There's always trade-offs to be made when it comes to this kind of stuff. We could wait until we have received the vaccine to schedule anyone and then we'd never have to reschedule, but that also means longer delays to people receiving the vaccination. I'd rather play slightly faster and nimbly even if it means we need to reschedule patients when there's a bigger problem than usual.
This question goes back to one's view of ethics. If one holds the belief that the ends justify the means then they'll respond this way to this question. If one ascribes to the deontological view of ethics then they'll answer no to the question.
I agree with your scenario and feel like it's justifiably reasonable; however, I don't ascribe to the view that the ends justify the means so it would still remain unethical as there are standards and procedures clearly defined around who can and cannot request a vaccination - regardless of whether or not the administer is checking that the patient is qualified.
I'm not really familiar with deontology so I'm genuinely curious: what would it say about someone whose desire to break the rules is directly related to someone else's rule breaking?
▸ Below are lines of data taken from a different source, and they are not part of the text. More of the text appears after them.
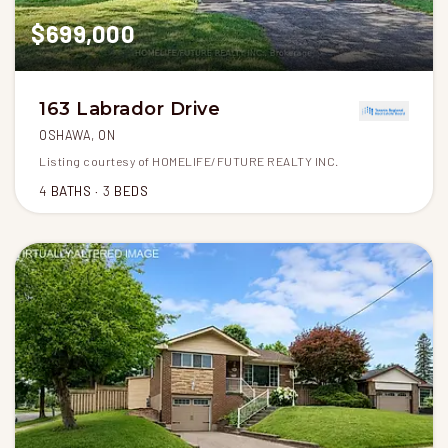
$699,000
163 Labrador Drive
OSHAWA, ON
Listing courtesy of HOMELIFE/FUTURE REALTY INC.
4
BATHS
3
BEDS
Not in a "they're doing wrong so I can too" sense, but in a "someone else's rule-breaking materially impacts my decision to follow them". In the context of this discussion: many people wanting to break the rules for vaccine distribution are doing so only because their employers are breaking health and safety rules and putting them at risk, thus creating the desire to break vaccine distribution rules in the first place. Does a deontological perspective weigh those equally?
No, to my understanding of it. The action is good or bad by definition, and is its ethics isn't swayed by context or situation. A common scenario is stealing. We'd nearly all agree that stealing is not ethical and that it is most definitely not a victimless crime; however, some people change their answers when considering the context of stealing. If you're starving, does stealing some food to survive remain unethical? To the deontological group, yes. The consequence or situation surrounding the action is not taken into account, only the action itself.
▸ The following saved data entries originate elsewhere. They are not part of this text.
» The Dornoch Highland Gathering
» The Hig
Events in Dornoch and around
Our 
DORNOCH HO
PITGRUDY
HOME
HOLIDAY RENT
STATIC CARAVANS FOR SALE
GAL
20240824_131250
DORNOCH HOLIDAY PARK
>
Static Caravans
It feels kind of shitty, tbh. There are so many people who are higher risk that still haven't managed to make an appointment, or don't even qualify yet because their state doesn't include "immunocompromised due to medication" or whatever.
I'm currently waiting for a form that my doctor is mailing so I can qualify for vaccination as a vulnerable person. I feel a little weird about it ethically, since I don't have any studies I can point at to say that I'm at a higher risk of dying. But my doctor and I think the long term consequences could be bad for me, so... I'm going to do it now, assuming I can find an appointment, rather than waiting. I can't really afford to be more disabled than I already am, and I'm already putting off medical care to avoid exposure.*
It still feels bad to know that people who are sicker than me can't get vaccinated in other states.
*I see some folks saying that if you take an appointment from someone who is higher risk, at least you're helping with herd immunity, so it's not that bad. But you're helping society devalue the lives of disabled people, and delaying their access to important healthcare.
Follow up question: What about someone paying to skip the line, with their money going towards funding covid relief?
I haven’t actually heard of this being an option. I’m sure extremely wealthy people can do this, though. If I had the opportunity to pay my way ahead and the money was deemed enough to be a collective benefit, I’d do it.
This is an option indirectly by volunteering. Many places will give you a vaccine after a certain number of hours volunteered. I have tried to get a spot volunteering, but my area is full completely.
I think it's wrong if you're jumping in line prevents somebody from getting one. That doesn't seem to be happening, but I'd only be willing to give it a pass if I could know for sure that it doesn't short somebody at the end of the day.